The dotCMS upgrade process for customers self hosting dotCMS provides fine-grained control over the upgrade steps and little downtime, and enables a quick rollback to the prior version if needed.
1. Review the Change Logs.
The change log contains specific information on both the changes that have been made in the new version and how this may affect your individual dotCMS installation. Keep an eye out on Breaking Changes, which will require change in your system for the new version to work, this is noted at the top of the changelog for that particular release. Importantly, the change log for the new version may suggest additional variables that might need to be set or upgrade steps you need to take, based on your individual dotCMS configuration.
- The changes are cumulative, so you should review all changes between the older version you are running and the targeted version you are upgrading to.
2. Take Backups
You should have good backups of your shared/assets folder and database. During the upgrade process, dotCMS will make sql changes to the underlying database schema and data to bring it up to date with the target version. While dotCMS should upgrade cleanly, it is always best practices to ensure you have good backups of your database and shared assets folder before attempting an upgrade. For more information on how to perform any of these steps, please see the Backup and Restore documentation.
Performing the Upgrade
1. Implement a content freeze.
Alert dotCMS users that they must not edit any content until the upgrade window is complete or their changes may be lost.
Note: If running PostgreSQL RDS, you need to either grant the
rds_superuser role to the dotCMS database user or use the superuser (typically postgres) until the upgrade procedure has completed. Afterward, you can revoke the
rds_superuser role from the dotCMS database user or switch to using the intended database user instead of the superuser (e.g. postgres).
2. Scale to 1 node before upgrading.
When upgrading dotCMS, we suggest scaling your dotCMS environment to a single node before attempting the upgrade. While rolling upgrades are generally possible, we do not test them and advise against attempting them.
3. Update the dotCMS container image tag.
You should update your configuration and or .ymls to reflect the targeted upgrade version. If possible, you should use a unique docker image tag as uniquely tagged images will never change and insure a repeatable deployment process.
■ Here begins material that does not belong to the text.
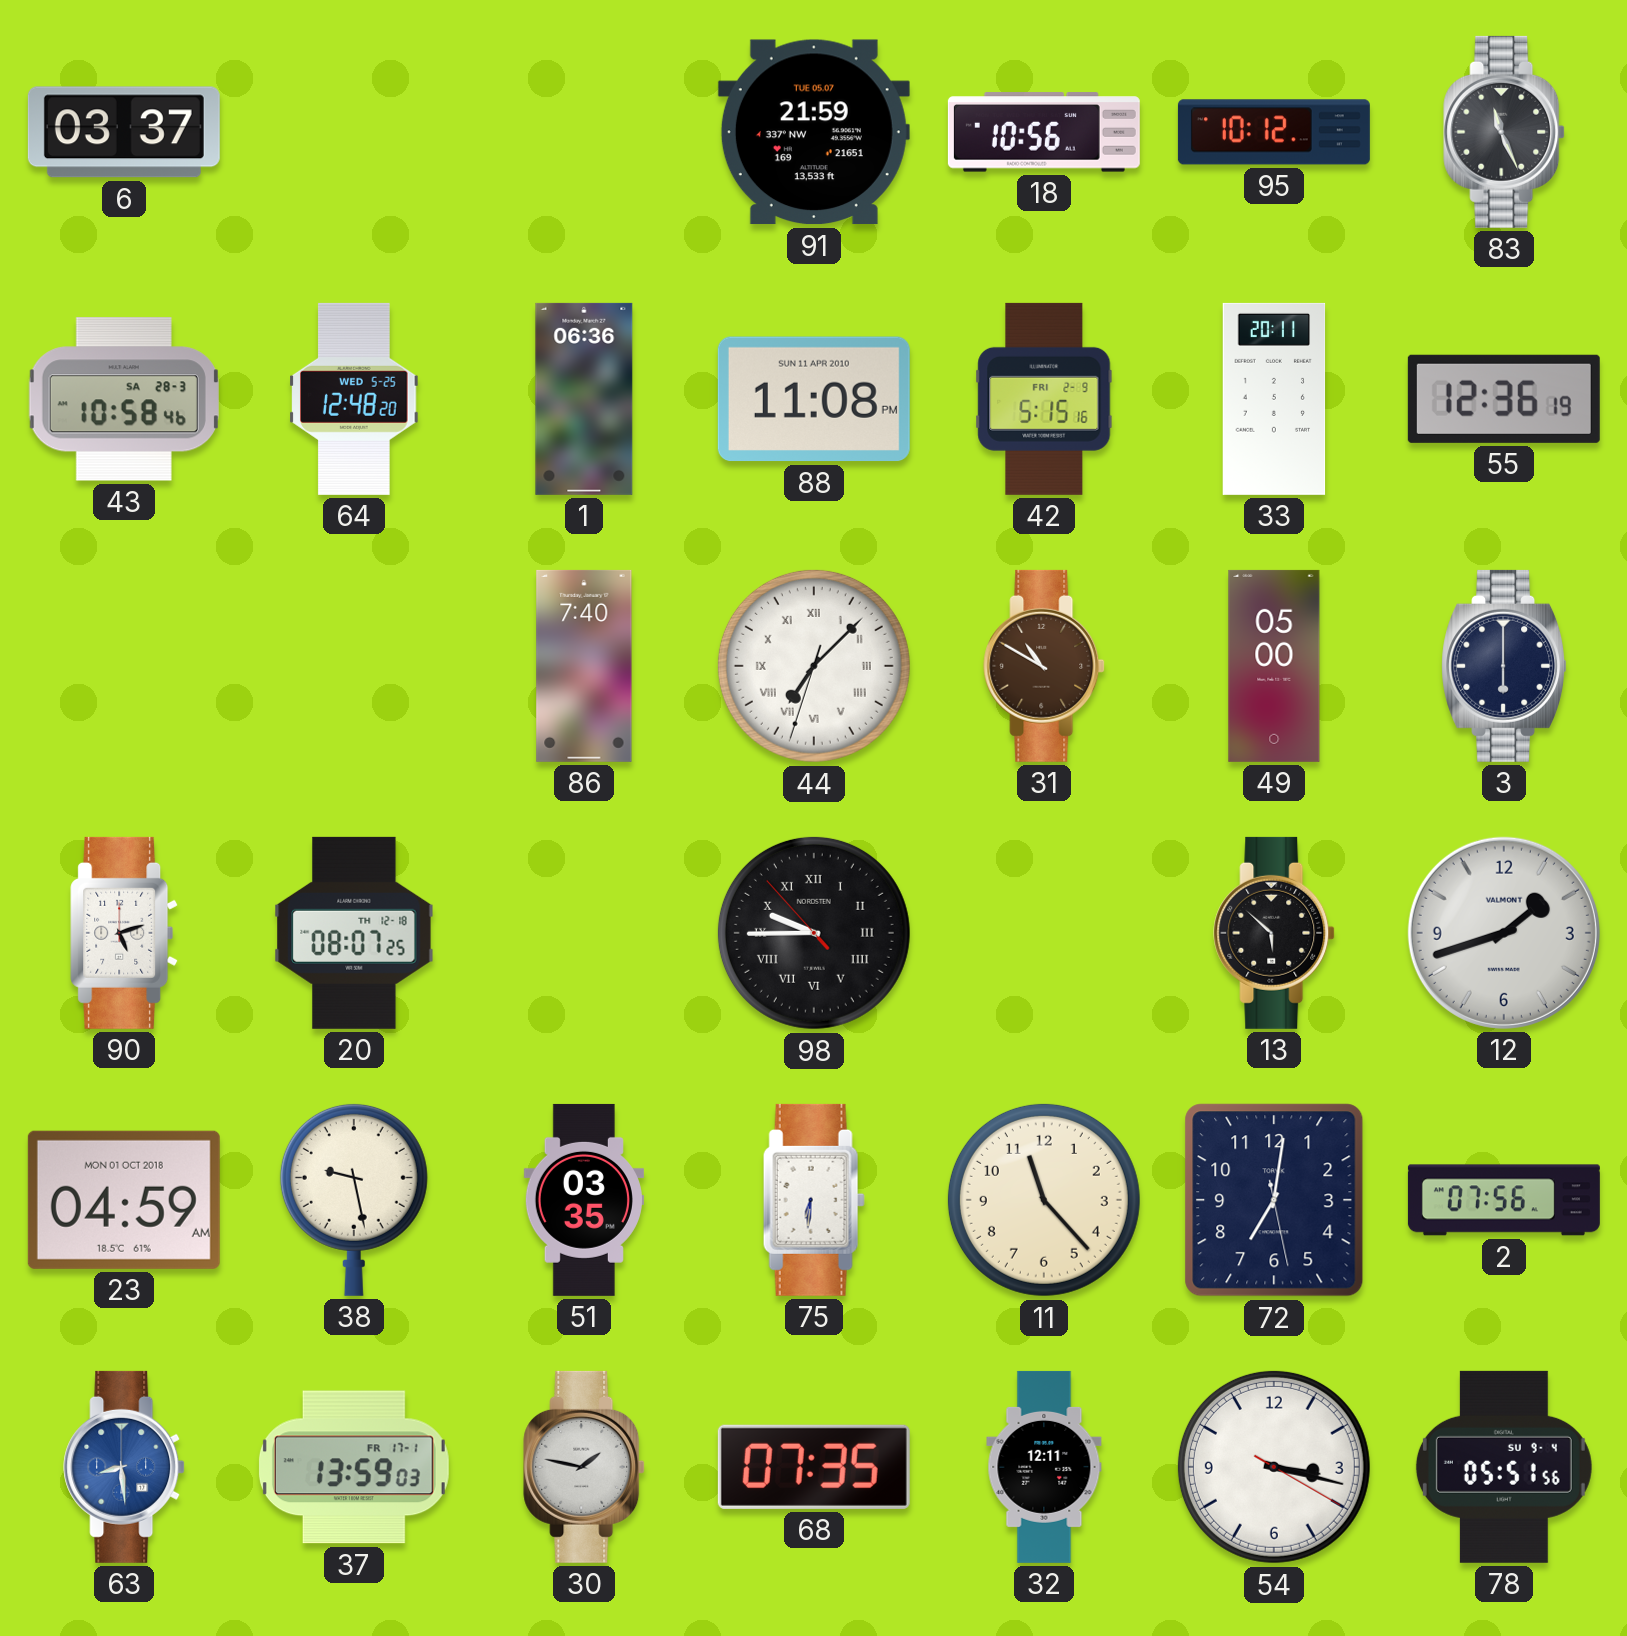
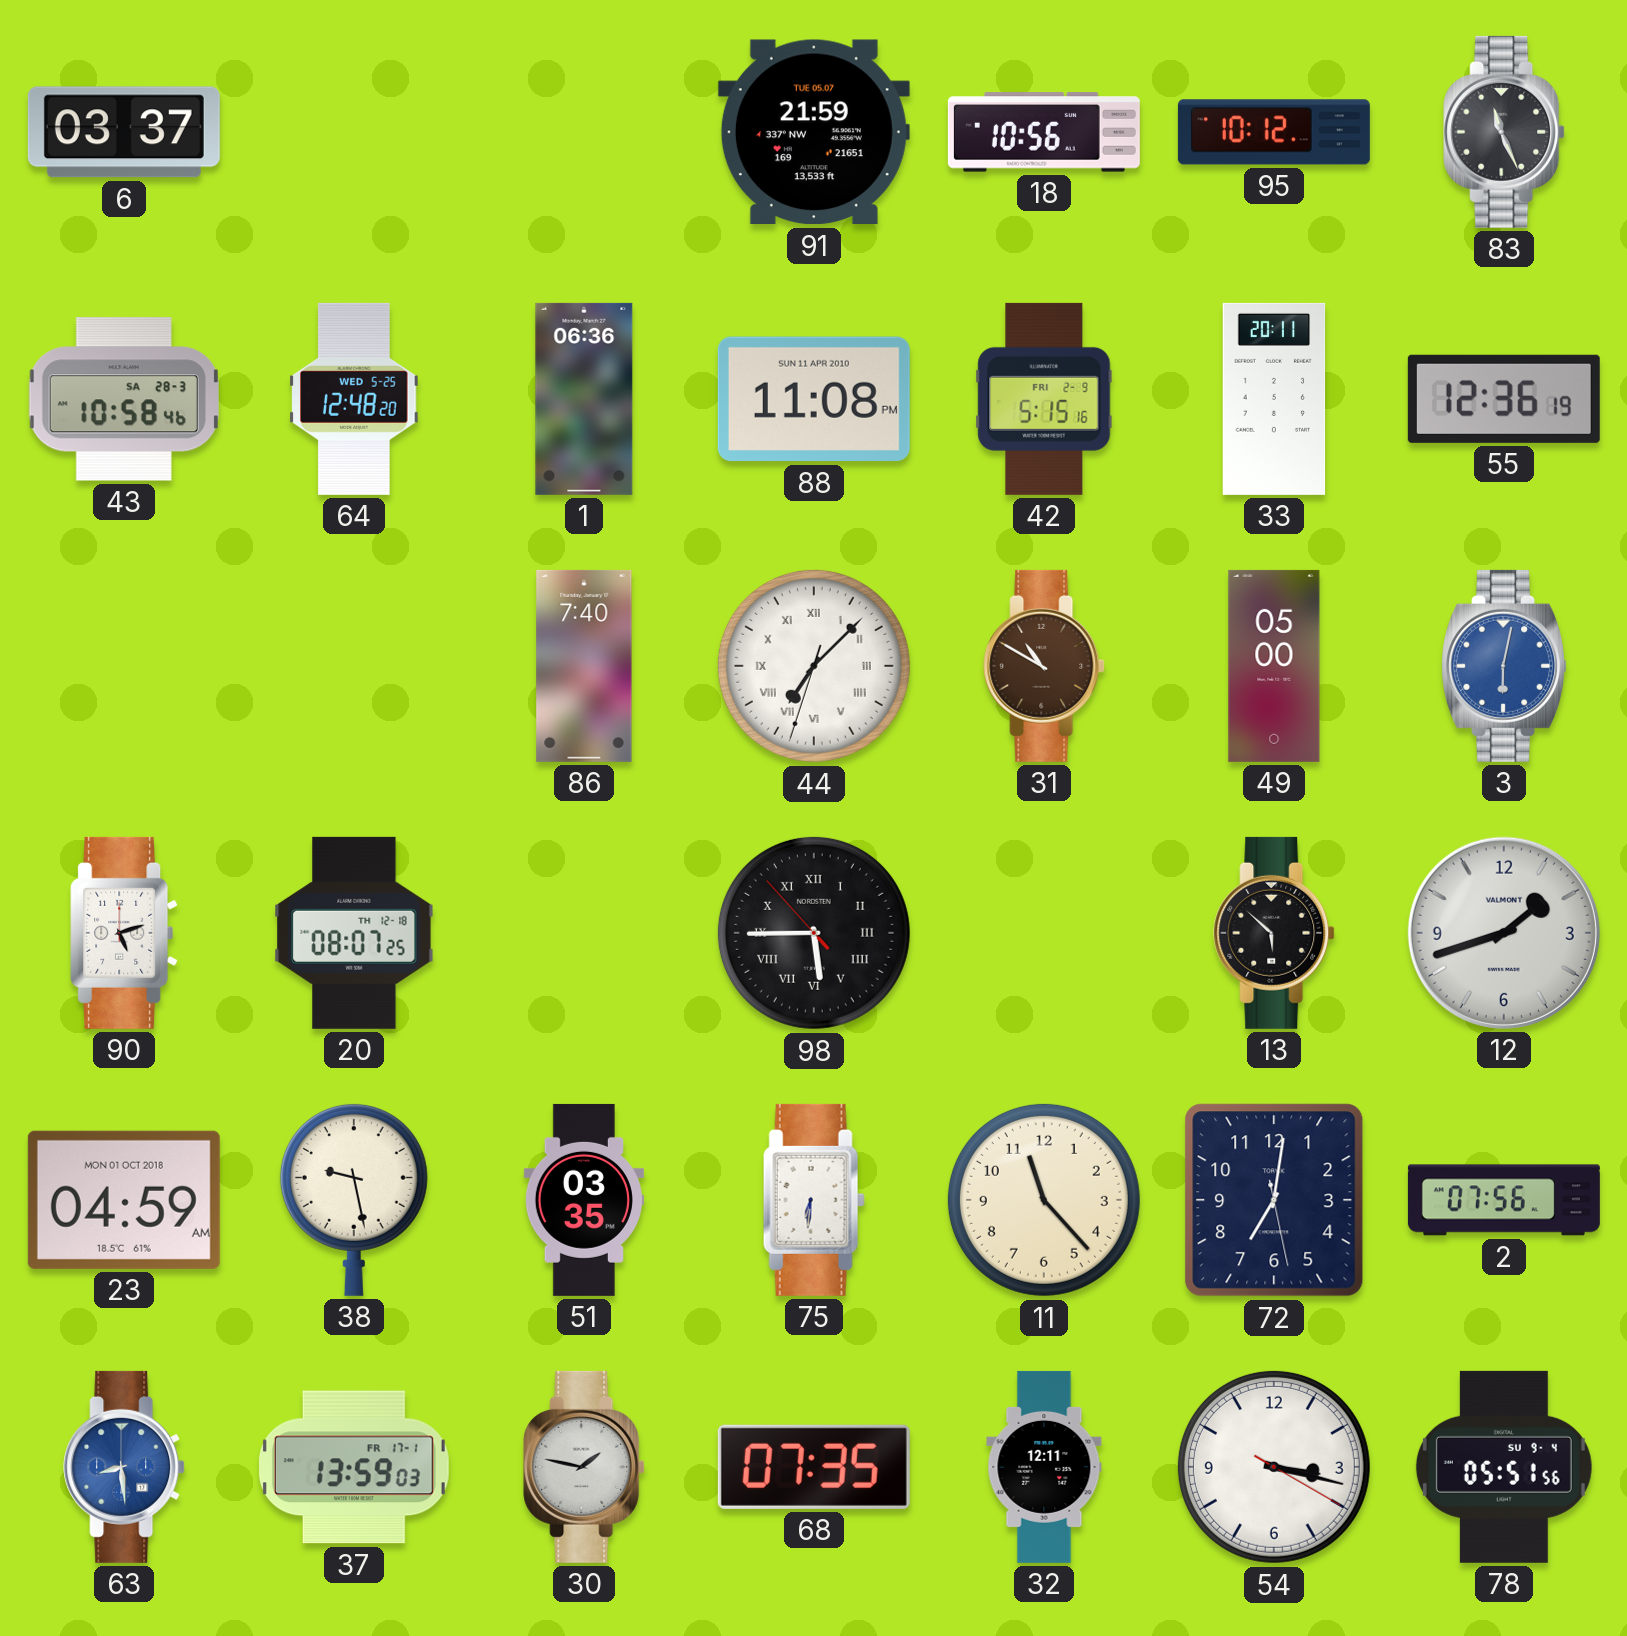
3: 6:00 -> 6:02
3 dial: navy -> blue
98: 9:44 -> 5:44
Make sure that your dotCMS configuration variables are correct based on the targeted dotCMS version and that your database and shared asset files are mapped in appropriately.
4. Start the Upgraded Version
Apply the changes made to your .yml or container orchestrator.
- Always tail the console logs for any errors during upgrade.
- Always start up a single server in a cluster first, before starting up any of the other cluster nodes.
- Any modifications needed to upgrade the database to the new version will be performed during this startup.
- Once the database upgrade has been completed, the database might no longer work against the old dotCMS version. If you need to roll back, you will need to restore the database from a prior backup.
- The upgrade is complete once you see
INFO: Server startup in xxxxx msin the log.
- Login and test the administrative functionality.
5. Scale up your nodes
Once you are able to login to the admin screen on the initial server, you can scale up the remaining servers in the cluster, and they will automatically synchronize with the initial server to receive the upgraded content.
Verify and Finalize the Upgrade
1. Test functionality
Test functionality on both the frontend and backend, to ensure everything works as intended.
2. Lift the content freeze
Allow dotCMS users to access the system backend to edit content again.
3. Start a full reindex (Optional)
This is a maintenance step that normally only needs to be done in case of content inconsistencies. While not ususally required, some version upgrades require that a full reindex is run after the upgrade is complete. It can also be helpful to reindex in order to ensure that the index is 100% accurate and to make sure the reindex process runs reliably before a reindex is actually needed. In rare circumstances, unexpected data can keep the reindex process from completing and it is good to identity and fix this proactively.